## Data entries
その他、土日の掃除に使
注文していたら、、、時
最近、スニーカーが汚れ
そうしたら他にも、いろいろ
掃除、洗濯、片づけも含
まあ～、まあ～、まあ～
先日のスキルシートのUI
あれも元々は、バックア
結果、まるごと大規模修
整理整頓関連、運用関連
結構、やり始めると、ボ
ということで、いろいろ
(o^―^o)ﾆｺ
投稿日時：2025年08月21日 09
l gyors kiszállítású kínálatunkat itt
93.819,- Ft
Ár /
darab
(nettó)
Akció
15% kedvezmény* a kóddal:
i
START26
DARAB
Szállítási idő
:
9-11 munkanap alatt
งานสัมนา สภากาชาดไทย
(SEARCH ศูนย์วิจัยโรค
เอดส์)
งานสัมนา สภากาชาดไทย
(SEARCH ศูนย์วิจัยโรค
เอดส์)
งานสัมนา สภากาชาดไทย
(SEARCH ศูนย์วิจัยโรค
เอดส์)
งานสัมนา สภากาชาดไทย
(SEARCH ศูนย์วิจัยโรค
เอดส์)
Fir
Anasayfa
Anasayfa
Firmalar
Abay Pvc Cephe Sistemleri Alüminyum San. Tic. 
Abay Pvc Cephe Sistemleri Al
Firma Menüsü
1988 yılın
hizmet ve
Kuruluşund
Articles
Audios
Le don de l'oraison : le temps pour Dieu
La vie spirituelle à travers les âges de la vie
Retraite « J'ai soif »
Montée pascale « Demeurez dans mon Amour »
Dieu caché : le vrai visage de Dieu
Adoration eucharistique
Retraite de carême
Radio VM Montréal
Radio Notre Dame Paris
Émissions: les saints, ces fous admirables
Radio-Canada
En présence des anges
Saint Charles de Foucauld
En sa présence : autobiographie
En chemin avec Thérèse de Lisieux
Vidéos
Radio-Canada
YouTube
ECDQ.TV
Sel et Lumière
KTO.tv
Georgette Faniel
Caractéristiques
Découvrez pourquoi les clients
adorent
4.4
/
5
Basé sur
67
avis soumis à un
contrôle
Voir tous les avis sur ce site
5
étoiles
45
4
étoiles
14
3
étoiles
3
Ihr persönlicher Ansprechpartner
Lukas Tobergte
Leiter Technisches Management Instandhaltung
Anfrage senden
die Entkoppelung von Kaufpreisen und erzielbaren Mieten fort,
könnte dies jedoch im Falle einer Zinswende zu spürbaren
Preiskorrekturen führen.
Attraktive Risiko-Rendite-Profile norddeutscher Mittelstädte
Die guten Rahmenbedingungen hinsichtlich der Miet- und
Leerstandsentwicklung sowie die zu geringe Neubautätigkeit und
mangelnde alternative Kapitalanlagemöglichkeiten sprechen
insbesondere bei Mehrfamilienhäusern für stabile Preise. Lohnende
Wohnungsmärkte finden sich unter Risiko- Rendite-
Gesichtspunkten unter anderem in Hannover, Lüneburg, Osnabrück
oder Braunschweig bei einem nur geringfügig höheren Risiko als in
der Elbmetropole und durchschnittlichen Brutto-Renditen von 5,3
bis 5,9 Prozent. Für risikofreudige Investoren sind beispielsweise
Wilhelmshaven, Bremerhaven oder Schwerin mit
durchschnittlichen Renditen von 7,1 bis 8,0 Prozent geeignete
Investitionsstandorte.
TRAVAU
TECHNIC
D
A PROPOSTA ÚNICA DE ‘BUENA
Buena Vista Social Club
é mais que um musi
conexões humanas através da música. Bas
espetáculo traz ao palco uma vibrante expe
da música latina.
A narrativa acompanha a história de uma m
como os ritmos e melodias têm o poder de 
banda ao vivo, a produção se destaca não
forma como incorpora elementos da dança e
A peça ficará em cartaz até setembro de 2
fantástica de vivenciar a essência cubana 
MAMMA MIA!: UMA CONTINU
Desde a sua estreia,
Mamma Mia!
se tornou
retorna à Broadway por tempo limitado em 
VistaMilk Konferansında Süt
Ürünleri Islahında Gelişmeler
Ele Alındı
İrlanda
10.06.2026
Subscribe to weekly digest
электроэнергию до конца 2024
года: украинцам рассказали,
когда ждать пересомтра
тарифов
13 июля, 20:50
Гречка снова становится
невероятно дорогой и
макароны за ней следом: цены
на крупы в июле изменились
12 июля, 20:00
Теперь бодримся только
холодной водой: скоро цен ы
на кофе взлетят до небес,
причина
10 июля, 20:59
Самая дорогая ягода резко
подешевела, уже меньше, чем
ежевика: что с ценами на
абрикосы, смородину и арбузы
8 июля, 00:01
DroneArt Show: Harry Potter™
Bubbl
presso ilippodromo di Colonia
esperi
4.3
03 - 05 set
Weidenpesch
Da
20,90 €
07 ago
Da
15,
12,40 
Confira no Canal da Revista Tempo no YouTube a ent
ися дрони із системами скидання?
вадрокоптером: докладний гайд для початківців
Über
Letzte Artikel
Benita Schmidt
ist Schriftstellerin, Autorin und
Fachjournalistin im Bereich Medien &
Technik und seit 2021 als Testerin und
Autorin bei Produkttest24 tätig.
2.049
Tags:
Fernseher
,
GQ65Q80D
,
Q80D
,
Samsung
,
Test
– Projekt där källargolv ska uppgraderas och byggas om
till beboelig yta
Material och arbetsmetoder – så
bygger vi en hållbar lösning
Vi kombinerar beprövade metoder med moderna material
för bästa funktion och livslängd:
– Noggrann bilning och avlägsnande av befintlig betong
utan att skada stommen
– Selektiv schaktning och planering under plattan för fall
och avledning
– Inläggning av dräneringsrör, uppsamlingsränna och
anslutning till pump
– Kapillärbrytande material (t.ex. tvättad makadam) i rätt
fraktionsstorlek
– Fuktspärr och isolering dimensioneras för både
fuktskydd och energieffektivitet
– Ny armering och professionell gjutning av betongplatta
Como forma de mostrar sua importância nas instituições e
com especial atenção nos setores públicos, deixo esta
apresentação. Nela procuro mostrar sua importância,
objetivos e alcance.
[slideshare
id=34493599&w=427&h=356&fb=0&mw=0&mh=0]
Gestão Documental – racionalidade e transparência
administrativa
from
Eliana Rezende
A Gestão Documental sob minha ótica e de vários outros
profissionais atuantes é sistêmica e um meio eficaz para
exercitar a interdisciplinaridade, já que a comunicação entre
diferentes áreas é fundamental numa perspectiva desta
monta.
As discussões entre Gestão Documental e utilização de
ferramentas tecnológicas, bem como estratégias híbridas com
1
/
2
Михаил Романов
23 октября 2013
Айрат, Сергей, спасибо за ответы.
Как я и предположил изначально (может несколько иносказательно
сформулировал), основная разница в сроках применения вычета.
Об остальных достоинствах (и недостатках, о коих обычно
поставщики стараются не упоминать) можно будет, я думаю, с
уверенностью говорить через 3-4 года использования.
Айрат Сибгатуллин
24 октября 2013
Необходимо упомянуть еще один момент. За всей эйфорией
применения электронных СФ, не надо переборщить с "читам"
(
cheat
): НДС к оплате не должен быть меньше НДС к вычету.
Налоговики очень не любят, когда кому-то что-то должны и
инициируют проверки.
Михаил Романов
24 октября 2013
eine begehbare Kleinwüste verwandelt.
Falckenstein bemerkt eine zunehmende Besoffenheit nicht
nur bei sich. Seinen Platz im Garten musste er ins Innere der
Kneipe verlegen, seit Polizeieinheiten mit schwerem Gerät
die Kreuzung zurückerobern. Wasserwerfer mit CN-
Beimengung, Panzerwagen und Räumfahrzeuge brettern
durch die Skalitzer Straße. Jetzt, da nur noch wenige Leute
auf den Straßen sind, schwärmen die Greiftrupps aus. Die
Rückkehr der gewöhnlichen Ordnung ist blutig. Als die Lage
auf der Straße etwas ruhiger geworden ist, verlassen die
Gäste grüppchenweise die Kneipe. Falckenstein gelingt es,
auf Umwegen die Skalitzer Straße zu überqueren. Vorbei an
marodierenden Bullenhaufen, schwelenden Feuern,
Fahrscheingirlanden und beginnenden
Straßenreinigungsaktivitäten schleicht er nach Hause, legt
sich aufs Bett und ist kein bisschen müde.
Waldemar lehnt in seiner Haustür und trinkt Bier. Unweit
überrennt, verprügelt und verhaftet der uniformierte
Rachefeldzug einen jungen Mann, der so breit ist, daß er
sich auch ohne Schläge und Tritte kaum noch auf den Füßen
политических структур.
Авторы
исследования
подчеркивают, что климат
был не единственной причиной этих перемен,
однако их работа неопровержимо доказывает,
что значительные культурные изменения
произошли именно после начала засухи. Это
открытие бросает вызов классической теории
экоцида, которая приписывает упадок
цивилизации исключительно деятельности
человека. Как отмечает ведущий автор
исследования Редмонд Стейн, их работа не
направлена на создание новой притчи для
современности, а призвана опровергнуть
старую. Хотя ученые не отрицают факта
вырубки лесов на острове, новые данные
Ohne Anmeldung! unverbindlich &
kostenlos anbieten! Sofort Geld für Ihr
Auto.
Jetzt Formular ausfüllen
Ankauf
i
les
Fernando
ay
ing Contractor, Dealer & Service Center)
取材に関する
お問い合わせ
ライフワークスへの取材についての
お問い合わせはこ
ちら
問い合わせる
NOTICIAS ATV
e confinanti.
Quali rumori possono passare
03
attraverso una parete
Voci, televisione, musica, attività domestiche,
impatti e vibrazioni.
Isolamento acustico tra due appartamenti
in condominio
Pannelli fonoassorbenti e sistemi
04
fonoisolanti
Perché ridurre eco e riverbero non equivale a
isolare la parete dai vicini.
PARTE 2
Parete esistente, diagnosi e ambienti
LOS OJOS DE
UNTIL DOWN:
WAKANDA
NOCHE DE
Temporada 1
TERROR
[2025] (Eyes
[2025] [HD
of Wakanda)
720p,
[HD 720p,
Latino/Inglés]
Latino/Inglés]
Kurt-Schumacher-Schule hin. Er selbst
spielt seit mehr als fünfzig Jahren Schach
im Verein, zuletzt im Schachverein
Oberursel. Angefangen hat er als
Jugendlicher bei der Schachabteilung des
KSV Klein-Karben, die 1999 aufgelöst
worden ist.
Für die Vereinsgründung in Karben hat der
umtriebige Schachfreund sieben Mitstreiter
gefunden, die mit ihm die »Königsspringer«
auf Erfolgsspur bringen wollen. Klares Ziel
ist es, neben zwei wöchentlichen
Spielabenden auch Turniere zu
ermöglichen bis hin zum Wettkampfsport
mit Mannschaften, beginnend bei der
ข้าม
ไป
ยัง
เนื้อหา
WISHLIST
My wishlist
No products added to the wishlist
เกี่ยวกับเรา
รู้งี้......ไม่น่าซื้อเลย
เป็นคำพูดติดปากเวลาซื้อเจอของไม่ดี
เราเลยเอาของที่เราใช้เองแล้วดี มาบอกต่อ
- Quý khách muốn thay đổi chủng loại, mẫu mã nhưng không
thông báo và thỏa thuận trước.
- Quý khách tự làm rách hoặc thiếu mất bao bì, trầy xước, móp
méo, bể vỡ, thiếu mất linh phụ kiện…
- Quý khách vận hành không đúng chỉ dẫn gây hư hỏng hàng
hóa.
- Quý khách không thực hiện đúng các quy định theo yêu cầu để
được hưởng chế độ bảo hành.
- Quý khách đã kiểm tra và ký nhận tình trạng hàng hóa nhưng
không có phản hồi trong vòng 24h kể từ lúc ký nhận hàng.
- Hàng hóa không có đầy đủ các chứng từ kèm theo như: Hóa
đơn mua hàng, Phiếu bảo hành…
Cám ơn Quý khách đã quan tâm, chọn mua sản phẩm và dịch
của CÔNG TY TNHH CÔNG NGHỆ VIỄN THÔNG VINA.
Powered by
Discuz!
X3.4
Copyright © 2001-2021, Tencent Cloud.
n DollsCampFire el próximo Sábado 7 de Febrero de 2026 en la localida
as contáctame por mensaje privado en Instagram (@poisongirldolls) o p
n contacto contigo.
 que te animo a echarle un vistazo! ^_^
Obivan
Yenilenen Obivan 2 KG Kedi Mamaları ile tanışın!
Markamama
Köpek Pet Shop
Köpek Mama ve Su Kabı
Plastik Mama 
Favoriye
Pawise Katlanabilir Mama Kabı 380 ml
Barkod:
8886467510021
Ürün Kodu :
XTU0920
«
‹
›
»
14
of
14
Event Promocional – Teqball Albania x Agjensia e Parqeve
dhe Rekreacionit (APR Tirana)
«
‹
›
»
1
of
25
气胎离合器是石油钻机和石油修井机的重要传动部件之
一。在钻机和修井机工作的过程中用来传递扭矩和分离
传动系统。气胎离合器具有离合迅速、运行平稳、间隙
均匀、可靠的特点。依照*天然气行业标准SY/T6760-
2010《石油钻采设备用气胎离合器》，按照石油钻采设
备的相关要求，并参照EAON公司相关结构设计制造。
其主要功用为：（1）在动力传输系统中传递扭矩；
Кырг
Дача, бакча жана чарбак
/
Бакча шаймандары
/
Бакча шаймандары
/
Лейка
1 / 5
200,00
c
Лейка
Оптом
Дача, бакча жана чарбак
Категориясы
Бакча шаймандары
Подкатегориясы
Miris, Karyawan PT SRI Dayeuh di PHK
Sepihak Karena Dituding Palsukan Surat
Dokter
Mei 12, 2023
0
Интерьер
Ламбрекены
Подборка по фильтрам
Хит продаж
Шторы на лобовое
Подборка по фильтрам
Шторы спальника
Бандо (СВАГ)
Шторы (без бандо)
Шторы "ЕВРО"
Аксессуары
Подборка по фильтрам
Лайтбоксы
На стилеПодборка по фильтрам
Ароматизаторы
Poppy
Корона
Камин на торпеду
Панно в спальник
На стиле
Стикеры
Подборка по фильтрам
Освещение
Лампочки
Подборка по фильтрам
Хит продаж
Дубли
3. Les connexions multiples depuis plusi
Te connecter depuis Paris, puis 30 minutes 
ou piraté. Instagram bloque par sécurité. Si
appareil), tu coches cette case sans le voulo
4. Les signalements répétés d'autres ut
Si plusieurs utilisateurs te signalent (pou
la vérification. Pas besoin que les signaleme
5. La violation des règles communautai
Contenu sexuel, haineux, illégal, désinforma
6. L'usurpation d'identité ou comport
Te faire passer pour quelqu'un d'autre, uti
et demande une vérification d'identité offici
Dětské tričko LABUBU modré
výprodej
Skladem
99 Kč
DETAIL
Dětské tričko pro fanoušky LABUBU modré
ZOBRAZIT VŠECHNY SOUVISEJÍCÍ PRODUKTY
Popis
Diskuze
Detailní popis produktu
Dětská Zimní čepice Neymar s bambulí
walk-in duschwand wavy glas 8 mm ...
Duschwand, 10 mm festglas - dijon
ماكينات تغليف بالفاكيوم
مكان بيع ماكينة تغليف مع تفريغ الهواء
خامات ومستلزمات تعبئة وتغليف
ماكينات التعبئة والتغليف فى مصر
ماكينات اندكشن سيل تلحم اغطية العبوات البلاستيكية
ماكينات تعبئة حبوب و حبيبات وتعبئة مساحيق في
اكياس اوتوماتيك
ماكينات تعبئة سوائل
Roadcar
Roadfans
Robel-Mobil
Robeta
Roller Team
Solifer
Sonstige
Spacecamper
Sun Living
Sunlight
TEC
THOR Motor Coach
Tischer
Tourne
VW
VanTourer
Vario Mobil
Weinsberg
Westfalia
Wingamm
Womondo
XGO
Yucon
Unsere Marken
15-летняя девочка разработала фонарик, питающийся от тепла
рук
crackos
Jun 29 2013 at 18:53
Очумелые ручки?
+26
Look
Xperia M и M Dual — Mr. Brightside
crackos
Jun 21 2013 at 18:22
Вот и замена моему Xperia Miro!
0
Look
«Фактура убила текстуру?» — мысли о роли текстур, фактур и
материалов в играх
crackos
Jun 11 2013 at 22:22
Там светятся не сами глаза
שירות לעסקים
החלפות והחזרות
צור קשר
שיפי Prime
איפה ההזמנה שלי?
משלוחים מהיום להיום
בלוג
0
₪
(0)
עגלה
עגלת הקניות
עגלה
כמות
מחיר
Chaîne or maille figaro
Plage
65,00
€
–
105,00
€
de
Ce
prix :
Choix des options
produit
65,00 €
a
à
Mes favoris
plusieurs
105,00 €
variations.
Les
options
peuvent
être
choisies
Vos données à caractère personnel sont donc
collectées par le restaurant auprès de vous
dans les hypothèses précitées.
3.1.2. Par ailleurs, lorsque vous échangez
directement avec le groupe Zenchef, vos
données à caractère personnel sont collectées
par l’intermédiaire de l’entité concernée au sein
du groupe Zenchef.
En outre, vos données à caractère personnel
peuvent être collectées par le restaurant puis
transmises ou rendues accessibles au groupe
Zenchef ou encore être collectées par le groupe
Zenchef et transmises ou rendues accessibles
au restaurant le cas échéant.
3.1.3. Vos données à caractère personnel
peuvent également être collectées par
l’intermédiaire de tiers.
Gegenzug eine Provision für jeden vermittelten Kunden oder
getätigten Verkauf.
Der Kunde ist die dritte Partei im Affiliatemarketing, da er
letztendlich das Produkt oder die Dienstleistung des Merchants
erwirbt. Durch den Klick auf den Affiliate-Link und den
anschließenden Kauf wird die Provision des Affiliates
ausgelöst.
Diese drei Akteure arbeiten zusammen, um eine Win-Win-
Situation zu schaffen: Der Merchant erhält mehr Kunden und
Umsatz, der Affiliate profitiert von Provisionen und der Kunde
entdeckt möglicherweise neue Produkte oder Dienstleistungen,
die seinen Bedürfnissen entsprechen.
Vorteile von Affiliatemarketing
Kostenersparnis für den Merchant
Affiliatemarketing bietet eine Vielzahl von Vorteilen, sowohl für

## Activity
Return a copy of each line in the entries that carries the string "durchschnittlichen".

## Solution to this problem
der Elbmetropole und durchschnittlichen Brutto-Renditen von 5,3
durchschnittlichen Renditen von 7,1 bis 8,0 Prozent geeignete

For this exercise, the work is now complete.